▶ **Collection entries**
------------------------------------------------------------

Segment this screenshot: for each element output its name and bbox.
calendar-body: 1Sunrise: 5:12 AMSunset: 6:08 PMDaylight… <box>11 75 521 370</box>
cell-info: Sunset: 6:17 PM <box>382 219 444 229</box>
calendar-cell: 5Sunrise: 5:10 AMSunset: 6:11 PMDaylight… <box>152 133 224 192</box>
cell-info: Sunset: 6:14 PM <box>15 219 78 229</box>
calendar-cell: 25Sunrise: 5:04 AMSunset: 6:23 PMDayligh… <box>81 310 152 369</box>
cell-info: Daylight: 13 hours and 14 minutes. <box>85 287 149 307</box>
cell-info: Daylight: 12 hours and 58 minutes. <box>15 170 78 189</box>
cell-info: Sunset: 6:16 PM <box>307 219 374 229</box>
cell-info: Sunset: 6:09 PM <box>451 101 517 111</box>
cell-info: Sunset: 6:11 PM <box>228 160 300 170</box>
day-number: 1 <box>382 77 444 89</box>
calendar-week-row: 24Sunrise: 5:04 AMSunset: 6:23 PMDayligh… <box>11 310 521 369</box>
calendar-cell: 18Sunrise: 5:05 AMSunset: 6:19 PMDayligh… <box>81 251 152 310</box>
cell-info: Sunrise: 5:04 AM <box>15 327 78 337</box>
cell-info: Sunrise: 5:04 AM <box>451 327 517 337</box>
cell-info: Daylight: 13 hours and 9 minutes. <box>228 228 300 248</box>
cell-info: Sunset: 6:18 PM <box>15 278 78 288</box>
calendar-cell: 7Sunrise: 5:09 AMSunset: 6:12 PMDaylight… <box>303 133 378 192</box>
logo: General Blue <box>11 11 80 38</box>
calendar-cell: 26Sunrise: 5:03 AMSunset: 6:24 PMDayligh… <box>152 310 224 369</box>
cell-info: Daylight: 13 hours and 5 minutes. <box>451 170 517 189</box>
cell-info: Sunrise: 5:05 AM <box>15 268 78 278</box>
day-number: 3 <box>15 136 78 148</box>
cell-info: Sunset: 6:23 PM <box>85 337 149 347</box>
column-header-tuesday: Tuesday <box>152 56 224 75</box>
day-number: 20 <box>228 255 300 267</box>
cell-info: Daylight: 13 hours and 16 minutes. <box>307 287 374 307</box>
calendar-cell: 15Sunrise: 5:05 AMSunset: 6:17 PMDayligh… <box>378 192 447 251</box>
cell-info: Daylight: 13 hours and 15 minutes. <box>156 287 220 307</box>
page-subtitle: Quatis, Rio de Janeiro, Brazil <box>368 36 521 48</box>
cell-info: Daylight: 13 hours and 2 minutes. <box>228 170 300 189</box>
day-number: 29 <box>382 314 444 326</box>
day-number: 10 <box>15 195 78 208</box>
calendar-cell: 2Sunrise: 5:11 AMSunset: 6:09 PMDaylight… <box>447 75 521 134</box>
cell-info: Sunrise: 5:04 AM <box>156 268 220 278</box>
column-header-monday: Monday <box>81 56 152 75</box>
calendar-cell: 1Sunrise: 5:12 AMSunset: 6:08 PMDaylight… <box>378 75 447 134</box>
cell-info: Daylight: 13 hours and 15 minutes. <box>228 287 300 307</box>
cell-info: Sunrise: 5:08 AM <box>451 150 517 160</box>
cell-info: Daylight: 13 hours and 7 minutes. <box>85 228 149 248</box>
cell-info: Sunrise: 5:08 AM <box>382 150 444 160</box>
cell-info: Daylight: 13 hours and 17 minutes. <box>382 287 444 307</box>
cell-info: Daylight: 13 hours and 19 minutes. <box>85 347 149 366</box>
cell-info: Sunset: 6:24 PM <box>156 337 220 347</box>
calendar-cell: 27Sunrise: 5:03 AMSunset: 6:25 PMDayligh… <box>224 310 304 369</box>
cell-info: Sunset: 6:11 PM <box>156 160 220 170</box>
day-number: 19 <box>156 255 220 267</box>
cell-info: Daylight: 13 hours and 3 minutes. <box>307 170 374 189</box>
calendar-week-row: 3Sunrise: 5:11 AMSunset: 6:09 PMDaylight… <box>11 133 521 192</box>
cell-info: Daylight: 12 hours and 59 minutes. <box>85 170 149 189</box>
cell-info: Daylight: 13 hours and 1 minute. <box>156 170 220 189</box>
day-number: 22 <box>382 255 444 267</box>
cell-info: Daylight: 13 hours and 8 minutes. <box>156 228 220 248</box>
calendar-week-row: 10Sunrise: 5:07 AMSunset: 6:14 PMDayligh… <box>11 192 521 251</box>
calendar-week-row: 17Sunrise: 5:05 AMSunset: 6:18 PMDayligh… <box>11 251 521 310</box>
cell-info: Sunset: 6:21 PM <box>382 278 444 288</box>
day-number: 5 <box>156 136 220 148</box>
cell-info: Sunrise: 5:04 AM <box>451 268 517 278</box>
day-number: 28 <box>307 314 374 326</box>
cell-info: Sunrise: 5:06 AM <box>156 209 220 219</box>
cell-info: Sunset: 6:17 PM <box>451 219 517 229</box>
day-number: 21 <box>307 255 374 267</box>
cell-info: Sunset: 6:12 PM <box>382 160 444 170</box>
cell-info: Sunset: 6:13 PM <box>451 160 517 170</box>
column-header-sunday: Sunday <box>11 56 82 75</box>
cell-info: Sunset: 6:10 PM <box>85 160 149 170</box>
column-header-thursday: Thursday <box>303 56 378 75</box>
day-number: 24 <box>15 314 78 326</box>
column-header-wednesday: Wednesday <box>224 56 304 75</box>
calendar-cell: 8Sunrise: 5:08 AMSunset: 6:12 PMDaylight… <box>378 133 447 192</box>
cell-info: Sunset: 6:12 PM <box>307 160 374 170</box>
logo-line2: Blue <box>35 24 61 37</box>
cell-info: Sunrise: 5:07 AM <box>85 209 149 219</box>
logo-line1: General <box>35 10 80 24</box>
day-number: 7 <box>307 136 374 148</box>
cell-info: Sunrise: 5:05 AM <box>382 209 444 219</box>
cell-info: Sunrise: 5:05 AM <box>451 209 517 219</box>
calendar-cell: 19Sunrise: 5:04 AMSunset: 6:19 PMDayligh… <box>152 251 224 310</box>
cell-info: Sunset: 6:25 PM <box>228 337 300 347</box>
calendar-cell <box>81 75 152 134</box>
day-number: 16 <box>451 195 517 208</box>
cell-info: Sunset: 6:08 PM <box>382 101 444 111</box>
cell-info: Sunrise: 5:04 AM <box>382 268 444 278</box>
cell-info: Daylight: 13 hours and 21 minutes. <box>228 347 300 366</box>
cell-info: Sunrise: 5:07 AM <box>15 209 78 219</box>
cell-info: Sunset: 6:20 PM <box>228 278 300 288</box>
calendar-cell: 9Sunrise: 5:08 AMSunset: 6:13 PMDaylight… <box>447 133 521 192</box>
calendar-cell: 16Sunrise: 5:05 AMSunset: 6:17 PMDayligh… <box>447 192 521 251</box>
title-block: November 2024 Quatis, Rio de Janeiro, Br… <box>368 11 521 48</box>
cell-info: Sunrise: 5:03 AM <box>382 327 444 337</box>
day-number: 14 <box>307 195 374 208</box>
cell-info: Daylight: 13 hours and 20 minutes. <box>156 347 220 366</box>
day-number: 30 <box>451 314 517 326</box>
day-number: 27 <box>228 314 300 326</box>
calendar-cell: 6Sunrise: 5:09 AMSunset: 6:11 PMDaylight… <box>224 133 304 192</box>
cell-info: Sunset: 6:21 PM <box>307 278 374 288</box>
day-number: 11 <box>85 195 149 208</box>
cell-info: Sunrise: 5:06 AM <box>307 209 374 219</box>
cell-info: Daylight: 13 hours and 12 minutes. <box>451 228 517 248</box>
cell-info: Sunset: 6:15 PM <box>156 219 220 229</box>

------------------------------------------------------------

▶ **EXERCISE INSTRUCTIONS**
Go through the records. Copy each line where "Blue" appears.

▶ **TASK ANSWER**
logo: General Blue <box>11 11 80 38</box>
logo-line2: Blue <box>35 24 61 37</box>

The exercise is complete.